Here, the designer who describes himself as a “camel and gray flannel kind of guy,” talks more about his affections.
Q: We know from “Runway” some of your favorite places. Is Chicago on the list?
A: I love that Chicago changes so much because of the weather. Chicago is still a city where a wardrobe needs variety, from clothes for the tundra to clothes for the spring monsoon to clothes for summer heat to clothes that are truly autumn clothes. As a designer, that’s fun to be able to deal with. My clothes have always had this kind of yin and yang that they’re indulgent but practical, which I think is very Chicago. The city has been full of fans for us, from the very beginning. And I think that’s because of the combination of restraint and glamour.

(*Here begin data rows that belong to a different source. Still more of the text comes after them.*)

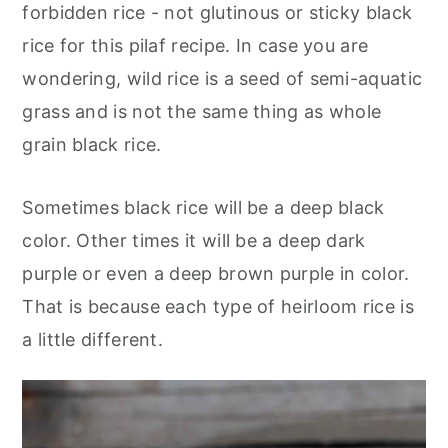
forbidden rice - not glutinous or sticky black
rice for this pilaf recipe. In case you are
wondering, wild rice is a seed of semi-aquatic
grass and is not the same thing as whole
grain black rice.
Sometimes black rice will be a deep black
color. Other times it will be a deep dark
purple or even a deep brown purple in color.
That is because each type of heirloom rice is
a little different.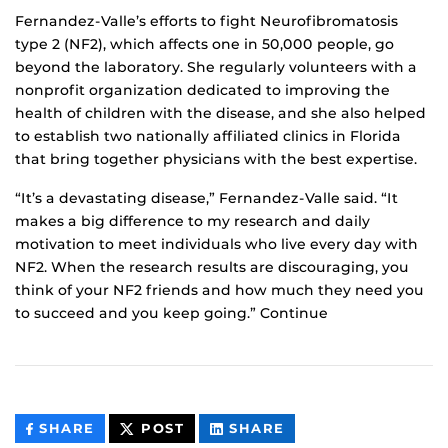
Fernandez-Valle’s efforts to fight Neurofibromatosis
type 2 (NF2), which affects one in 50,000 people, go
beyond the laboratory. She regularly volunteers with a
nonprofit organization dedicated to improving the
health of children with the disease, and she also helped
to establish two nationally affiliated clinics in Florida
that bring together physicians with the best expertise.
“It’s a devastating disease,” Fernandez-Valle said. “It
makes a big difference to my research and daily
motivation to meet individuals who live every day with
NF2. When the research results are discouraging, you
think of your NF2 friends and how much they need you
to succeed and you keep going.” Continue
THIS
THIS
THIS
SHARE
POST
SHARE
CONTENT
CONTENT
CONTENT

Q: One of the most famous Chicago fans is first lady Michelle Obama, who has worn, among other things, a black racer-back dress of yours for her first official White House portrait.

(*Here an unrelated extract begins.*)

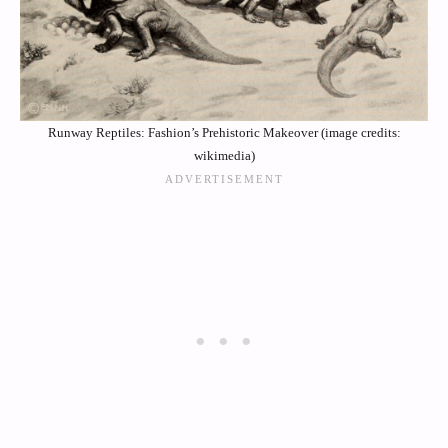
Runway Reptiles: Fashion’s Prehistoric Makeover (image credits:
wikimedia)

A: Everything I just said about Chicago, Mrs. Obama is very that. She enjoys fashion and is very stylish, but she doesn’t let it rule her life. ... When she wore Michael Kors for her official portrait, I was in London at the theater, and I came out, and my Blackberry was filled with about 200 e-mails. We had made the dress for her, and I thought it would be great for her. It’s understated, timeless but modern. The cut is classic but has an athletic feel, the way the dress is cut.
Q: What’s your favorite way to stay warm in Chicago?
A: The first thing for me is, I need a hood. Chicago is all about a hooded anorak. I am not a hat person. And, unfortunately, they might not be the most stylish, but if I were spending more time in Chicago I’d have to resort to Uggs. ... In the 1980s I said to Joan Weinstein (legendary founder of Ultimo), “What do women wear when there are these snowdrifts?” She said, “Patent leather becomes your friend.”
Q: What’s your favorite trend for fall?
A: I’m in love with all of these neon colors in luxurious fabrics because they’re an automatic pick-me-up on a gray day. A trapper hat in orange or a neon pink cashmere sweater, it’s the ultimate urban bright. When you think about a big city in winter, a floral can sometimes look a little ridiculous. Even if it’s just a neon belt or handbag, it lifts your spirits.